In the election, Democrat Robert Menendez defeated Republican challenger Tom Kean for a seat in the Senate. For the House of Representatives, Republican Jim Saxton won in the third district, Republican Christopher Smith won in the fourth district, Republican Mike Ferguson won in the seventh district and Democrat Rush Holt won in the 12th district.
According to Rock the Vote, a nonpartisan, non-profit organization “dedicated to building political power for young people,” 13 percent of voters on Nov. 7 were between the ages of 18 to 29. This represents a 20 percent increase in young voter turnout over the 2002 midterm elections, Rock the Vote’s Web site said.
However, some believe that students at the College may have had relatively little to do with the increase.
“I would say this campus is very apathetic,” Matthew Civiletti, treasurer of the College Democrats, said.
Civiletti added, however, that he believed “more young people voted than usual.”
“Kean and Menendez were both pretty terrible candidates,” Chris Geddis, one of the presidents of the College Libertarians, said. This, Geddis said, may have been a factor in why some students did not vote.
“I understand why someone would fail to vote. We were given two terrible choices,” he said.
Geddis added that a third party candidate could have been an option for voters, but for many students, it may have been difficult to get home at all to vote.
Dan Beckelman, who was a Democrat last year but is now the treasurer of the College Republicans, does believe that many students voted.
“I think many students voted, and frankly and unequivocally, those who were able to and didn’t should think twice before not exerting their voice again,” Beckelman said.
Beckelman praised the College Republicans for their involvment in the election campaigns of Ewing Republicans Jack Ball, Faye Ball and Don Cox and said part of the reason Jack Ball and Cox won their races may have been due to student efforts.
Both the College Democrats and Republicans dealt with setbacks that may have prevented them from encouraging students on campus to vote.

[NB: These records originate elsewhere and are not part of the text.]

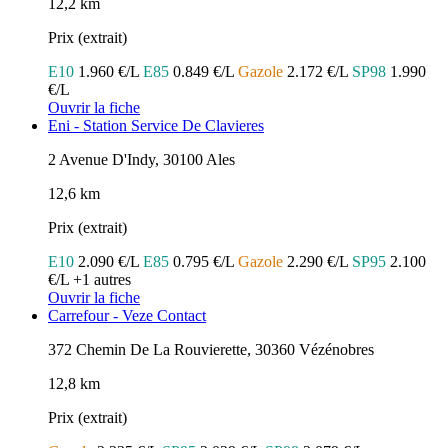
12,2 km
Prix (extrait)
E10
1.960 €/L
E85
0.849 €/L
Gazole
2.172 €/L
SP98
1.990
€/L
Ouvrir la fiche
Eni - Station Service De Clavieres
2 Avenue D'Indy, 30100 Ales
12,6 km
Prix (extrait)
E10
2.090 €/L
E85
0.795 €/L
Gazole
2.290 €/L
SP95
2.100
€/L
+1 autres
Ouvrir la fiche
Carrefour - Veze Contact
372 Chemin De La Rouvierette, 30360 Vézénobres
12,8 km
Prix (extrait)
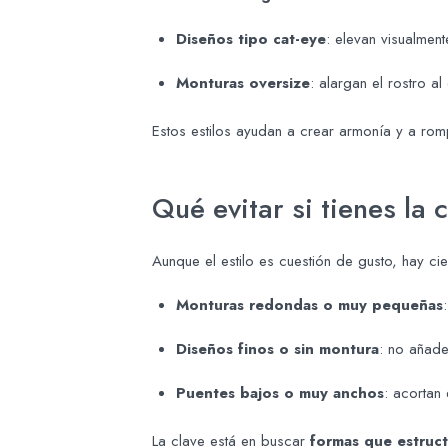
Diseños tipo cat-eye
: elevan visualmen
Monturas oversize
: alargan el rostro al
Estos estilos ayudan a crear armonía y a romp
Qué evitar si tienes la
Aunque el estilo es cuestión de gusto, hay c
Monturas redondas o muy pequeñas
Diseños finos o sin montura
: no añade
Puentes bajos o muy anchos
: acortan 
La clave está en buscar
formas que estructu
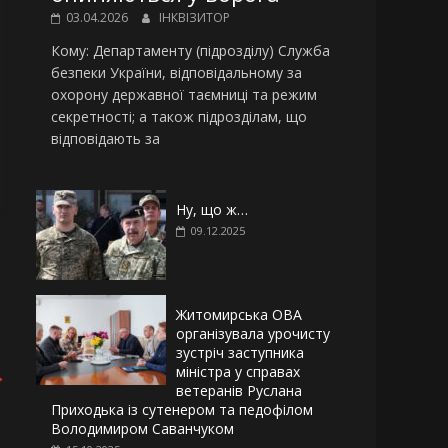
03.04.2026
ІНКВІЗИТОР
Кому: Департаменту (підрозділу) Служба
безпеки України, відповідальному за
охорону державної таємниці та режим
секретності; а також підрозділам, що
відповідають за
Ну, що ж…
09.12.2025
Житомирська ОВА
організувала урочисту
зустріч заступника
міністра у справах
→
ветеранів Руслана
Приходька із сутенером та педофілом
Володимиром Саванчуком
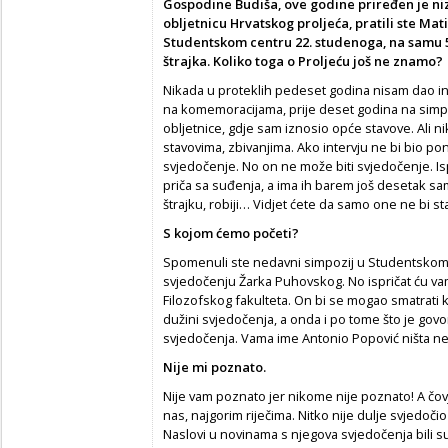
Gospodine Budiša, ove godine priređen je niz
obljetnicu Hrvatskog proljeća, pratili ste Mati
Studentskom centru 22. studenoga, na samu 5
štrajka. Koliko toga o Proljeću još ne znamo?
Nikada u proteklih pedeset godina nisam dao in
na komemoracijama, prije deset godina na simpo
obljetnice, gdje sam iznosio opće stavove. Ali 
stavovima, zbivanjima. Ako intervju ne bi bio pon
svjedočenje. No on ne može biti svjedočenje. I
priča sa suđenja, a ima ih barem još desetak sa
štrajku, robiji… Vidjet ćete da samo one ne bi sta
S kojom ćemo početi?
Spomenuli ste nedavni simpozij u Studentskom 
svjedočenju Žarka Puhovskog. No ispričat ću va
Filozofskog fakulteta. On bi se mogao smatrat
dužini svjedočenja, a onda i po tome što je gov
svjedočenja. Vama ime Antonio Popović ništa ne
Nije mi poznato.
Nije vam poznato jer nikome nije poznato! A čovj
nas, najgorim riječima. Nitko nije dulje svjedočio
Naslovi u novinama s njegova svjedočenja bili su:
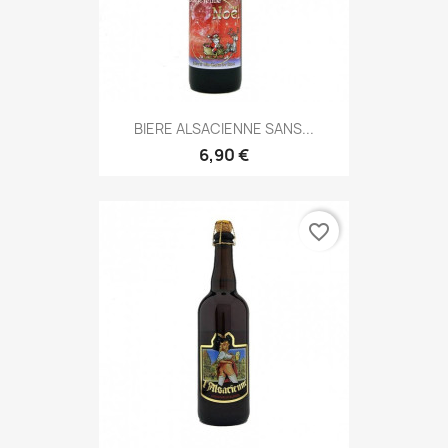
BIERE ALSACIENNE SANS...
6,90 €
favorite_border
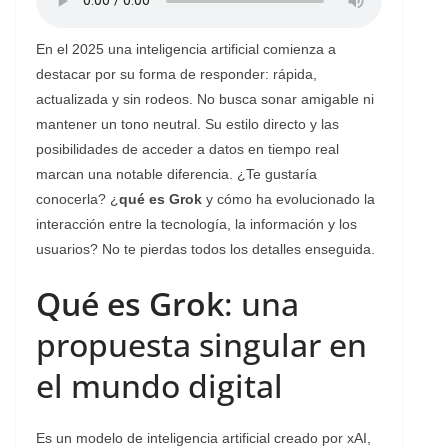
En el 2025 una inteligencia artificial comienza a
destacar por su forma de responder: rápida,
actualizada y sin rodeos. No busca sonar amigable ni
mantener un tono neutral. Su estilo directo y las
posibilidades de acceder a datos en tiempo real
marcan una notable diferencia. ¿Te gustaría
conocerla? ¿
qué es Grok
y cómo ha evolucionado la
interacción entre la tecnología, la información y los
usuarios? No te pierdas todos los detalles enseguida.
Qué es Grok
: una
propuesta singular en
el mundo digital
Es un modelo de inteligencia artificial creado por xAI,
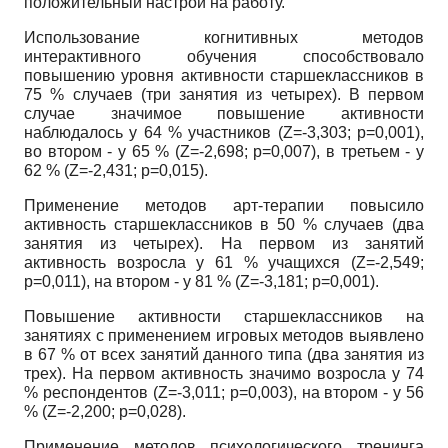
положительный настрой на работу.
Использование когнитивных методов
интерактивного обучения способствовало
повышению уровня активности старшеклассников в
75 % случаев (три занятия из четырех). В первом
случае значимое повышение активности
наблюдалось у 64 % участников
(Z=-3,303; p=0,001),
во втором - у 65 %
(Z=-2,698; p=0,007),
в третьем - у
62 %
(Z=-2,431; p=0,015).
Применение методов арт-терапии повысило
активность старшеклассников в 50 % случаев (два
занятия из четырех). На первом из занятий
активность возросла у 61 % учащихся
(Z=-2,549;
p=0,011),
на втором - у 81 %
(Z=-3,181; p=0,001).
Повышение активности старшеклассников на
занятиях с применением игровых методов выявлено
в 67 % от всех занятий данного типа (два занятия из
трех). На первом активность значимо возросла у 74
% респондентов
(Z=-3,011; p=0,003),
на втором - у 56
%
(Z=-2,200; p=0,028).
Применение методов психологического тренинга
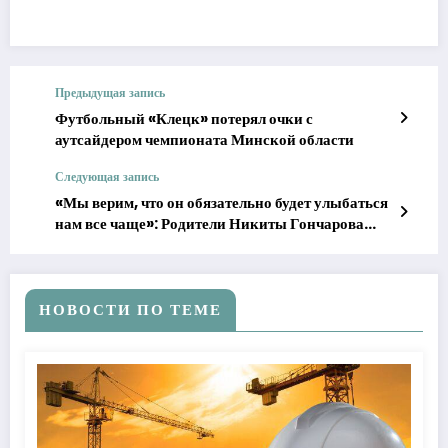
Предыдущая запись
Футбольный «Клецк» потерял очки с
аутсайдером чемпионата Минской области
Следующая запись
«Мы верим, что он обязательно будет улыбаться
нам все чаще»: Родители Никиты Гончарова
просят о помощи в лечении сына
НОВОСТИ ПО ТЕМЕ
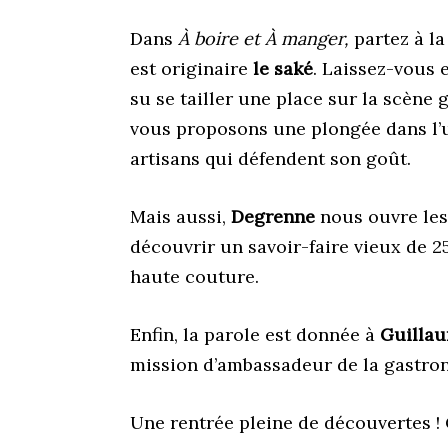
Dans
À boire et À manger,
partez à la
est originaire
le
saké
. Laissez-vous 
su se tailler une place sur la scè
vous proposons une plongée dans l’u
artisans qui défendent son goût.
Mais aussi,
Degrenne
nous ouvre les 
découvrir un savoir-faire vieux de 2
haute couture.
Enfin, la parole est donnée à
Guilla
mission d’ambassadeur de la gastron
Une rentrée pleine de découvertes !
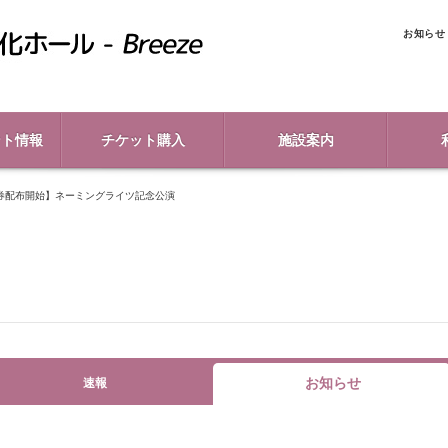
お知らせ
ント情報
チケット購入
施設案内
券配布開始】ネーミングライツ記念公演
お知らせ
速報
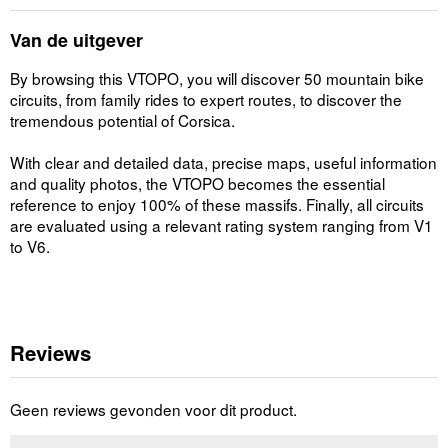
Van de uitgever
By browsing this VTOPO, you will discover 50 mountain bike
circuits, from family rides to expert routes, to discover the
tremendous potential of Corsica.
With clear and detailed data, precise maps, useful information
and quality photos, the VTOPO becomes the essential
reference to enjoy 100% of these massifs. Finally, all circuits
are evaluated using a relevant rating system ranging from V1
to V6.
Reviews
Geen reviews gevonden voor dit product.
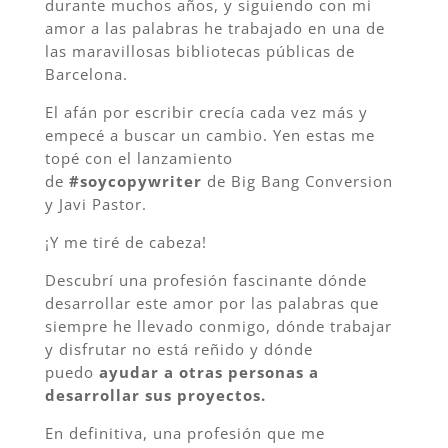
d
urante muchos años, y siguiendo con mi
amor a las palabras he trabajado en una de
las maravillosas bibliotecas públicas de
Barcelona.
El afán por escribir crecía cada vez más y
empecé a buscar un cambio. Yen estas me
topé con el lanzamiento
de
#soycopywriter
de Big Bang Conversion
y Javi Pastor.
¡Y me tiré de cabeza!
Descubrí una profesión fascinante dónde
desarrollar este amor por las palabras que
siempre he llevado conmigo, dónde trabajar
y disfrutar no está reñido y dónde
puedo
ayudar a otras personas a
desarrollar sus proyectos.
En definitiva, una profesión que me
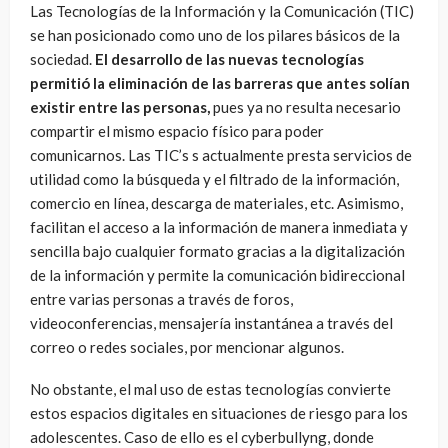
Las Tecnologías de la Información y la Comunicación (TIC)
se han posicionado como uno de los pilares básicos de la
sociedad.
El desarrollo de las nuevas tecnologías
permitió la eliminación de las barreras que antes solían
existir entre las personas,
pues ya no resulta necesario
compartir el mismo espacio físico para poder
comunicarnos. Las TIC’s s actualmente presta servicios de
utilidad como la búsqueda y el filtrado de la información,
comercio en línea, descarga de materiales, etc. Asimismo,
facilitan el acceso a la información de manera inmediata y
sencilla bajo cualquier formato gracias a la digitalización
de la información y permite la comunicación bidireccional
entre varias personas a través de foros,
videoconferencias, mensajería instantánea a través del
correo o redes sociales, por mencionar algunos.
No obstante, el mal uso de estas tecnologías convierte
estos espacios digitales en situaciones de riesgo para los
adolescentes. Caso de ello es el cyberbullyng, donde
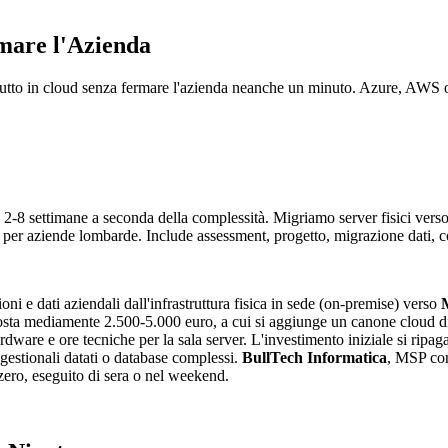
mare l'Azienda
mo tutto in cloud senza fermare l'azienda neanche un minuto. Azure, AWS
2-8 settimane a seconda della complessità. Migriamo server fisici ver
per aziende lombarde. Include assessment, progetto, migrazione dati, co
ioni e dati aziendali dall'infrastruttura fisica in sede (on-premise) verso
 costa mediamente 2.500-5.000 euro, a cui si aggiunge un canone cloud d
ware e ore tecniche per la sala server. L'investimento iniziale si ripag
 gestionali datati o database complessi.
BullTech Informatica
, MSP con
ero, eseguito di sera o nel weekend.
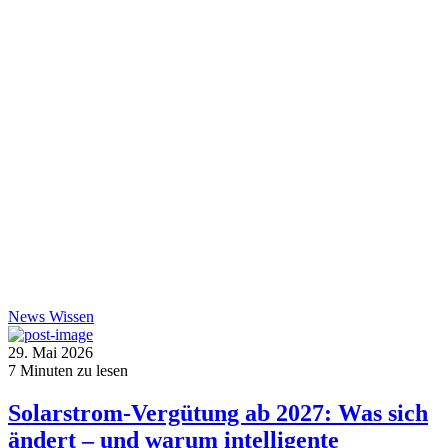
News
Wissen
29. Mai 2026
7
Minuten zu lesen
Solarstrom-Vergütung ab 2027: Was sich
ändert – und warum intelligente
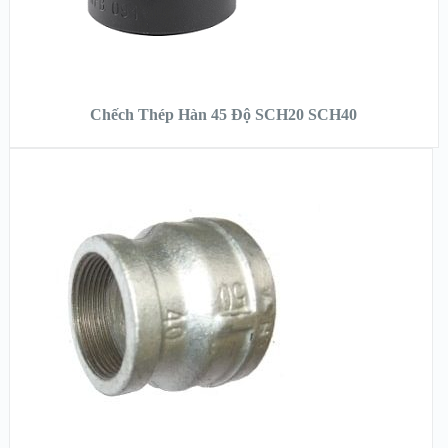
ĐỌC TIẾP
Chếch Thép Hàn 45 Độ SCH20 SCH40
XEM NHANH
XEM CHI TIẾT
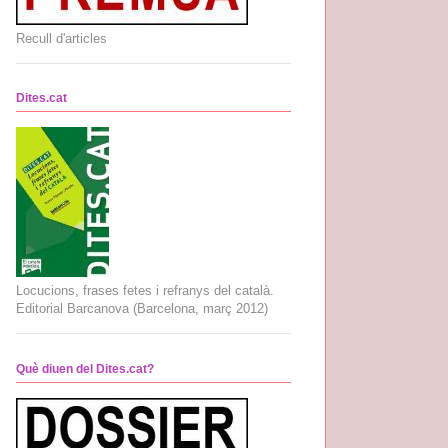
Recull d'articles
Dites.cat
Locucions, frases fetes i refranys del català.
Editorial Barcanova (Barcelona, març 2012)
Què diuen del Dites.cat?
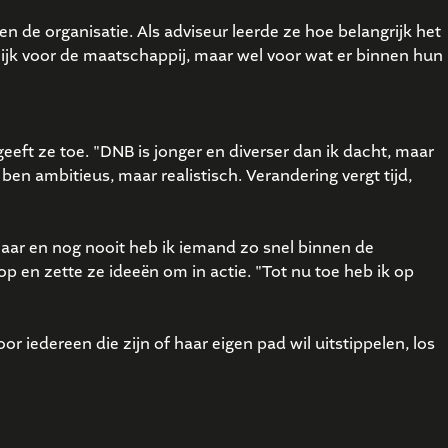
n de organisatie. Als adviseur leerde ze hoe belangrijk het
lijk voor de maatschappij, maar wel voor wat er binnen hun
geeft ze toe. "DNB is jonger en diverser dan ik dacht, maar
ben ambitieus, maar realistisch. Verandering vergt tijd,
 jaar en nog nooit heb ik iemand zo snel binnen de
p en zette ze ideeën om in actie. "Tot nu toe heb ik op
or iedereen die zijn of haar eigen pad wil uitstippelen, los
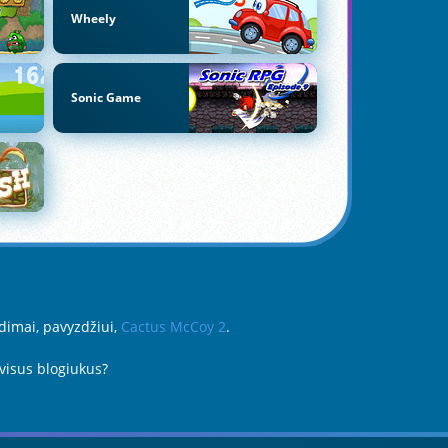
Wheely
Sonic Game
idimai, pavyzdžiui,
Cactus McCoy 2
.
visus blogiukus?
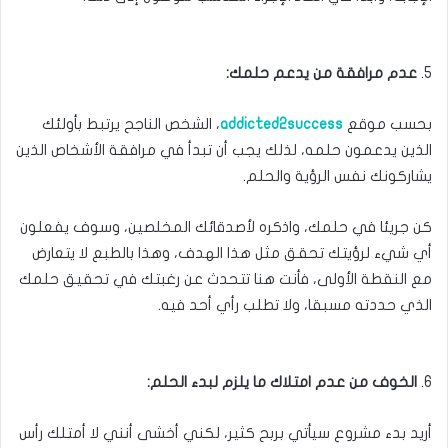
5.
عدم مرافقة من يدعم حلمك:
بحسب موقع
addicted2success
، الشخص الناجح يرتبط بأولئك
الذين يدعمون حلمه، لذلك يجب أن تبدأ في مرافقة الأشخاص الذين
يشاركونك نفس الرؤية والحلم.
كن جريئا في حلمك، واذكره لأصدقائك المخلصين، وسوف يفعلون
أي شيء لرؤيتك تحقق مثل هذا الهدف، وهذا بالطبع لا يتعارض
مع النقطة الأولى، فأنت هنا تتحدث عن رغبتك في تحقيق حلمك
الذي حددته مسبقا، ولا تطلب رأي أحد فيه.
6.
الخوف من عدم امتلاك ما يلزم لبدء الحلم:
أريد بدء مشروع سيأتي بربح كثير، لكني أخشى أنني لا أمتلك رأس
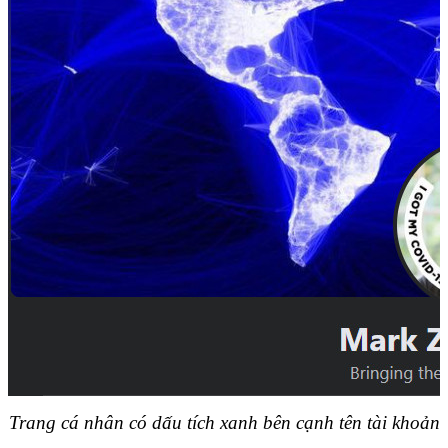
Trang cá nhân có dấu tích xanh bên cạnh tên tài khoản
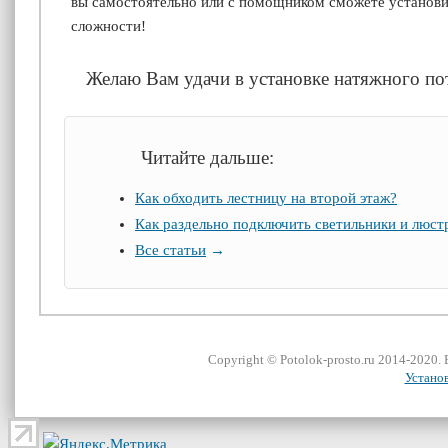
вы самостоятельно или с помощником сможете устано
сложности!
Желаю Вам удачи в установке натяжного по
Читайте дальше:
Как обходить лестницу на второй этаж?
Как раздельно подключить светильники и люст
Все статьи
→
Сopyright ©
Potolok-prosto
.ru 2014-2020.
Устано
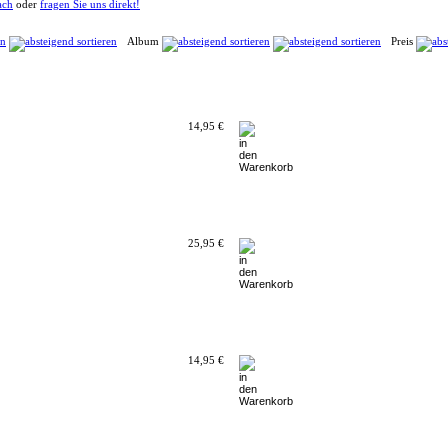
ach
oder
fragen Sie uns direkt!
Album
Preis
14,95 €
25,95 €
14,95 €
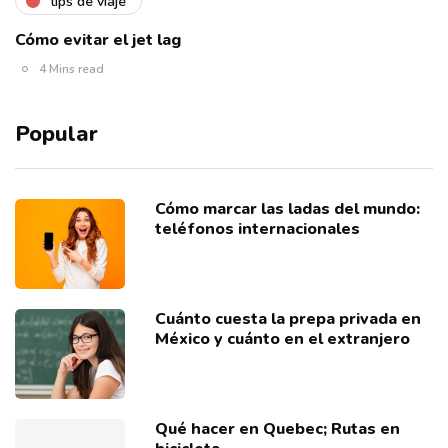
tips de viaje
Cómo evitar el jet lag
4 Mins read
Popular
Cómo marcar las ladas del mundo:
teléfonos internacionales
Cuánto cuesta la prepa privada en
México y cuánto en el extranjero
Qué hacer en Quebec; Rutas en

Terence Grado, chairman of the College Republicans, said that while members of his organization were able to participate in off campus efforts to reach voters, they did not specifically target students on campus.
Grado said members of the College Republicans participated in the campaigns of Ewing Republicans Ball and Cox as well as Kean. Part of the effort, according to Grado, included going door-to-door in Ewing and distributing literature regarding the Ewing candidates.
“If it weren’t for college kids like . the College Republicans, a lot of that vital grassroots work wouldn’t have been done,” Grado said.
According to Scott Blair, president of the College Democrats, members from his group also participated in election campaigns.
Though Blair said the club has been inactive for most of the year, he said he worked for the Menendez campaign.
Blair estimated that less than half of College students voted Tuesday. “My guess would be that a lot of students didn’t go out and vote,” Blair said.
Many who did vote felt the election sent a message to President Bush and the Republican party.
“The election was a referendum on the war. The public opinion was clear, they aren’t satisfied with the war,” Tom Sales, member of the College Republicans, said.
However, Sales is not confident that the Democrats will be successful now that they have taken over.
“The Democratic party has a very narrow majority and no real agenda besides indicting and mocking the president,” Sales said.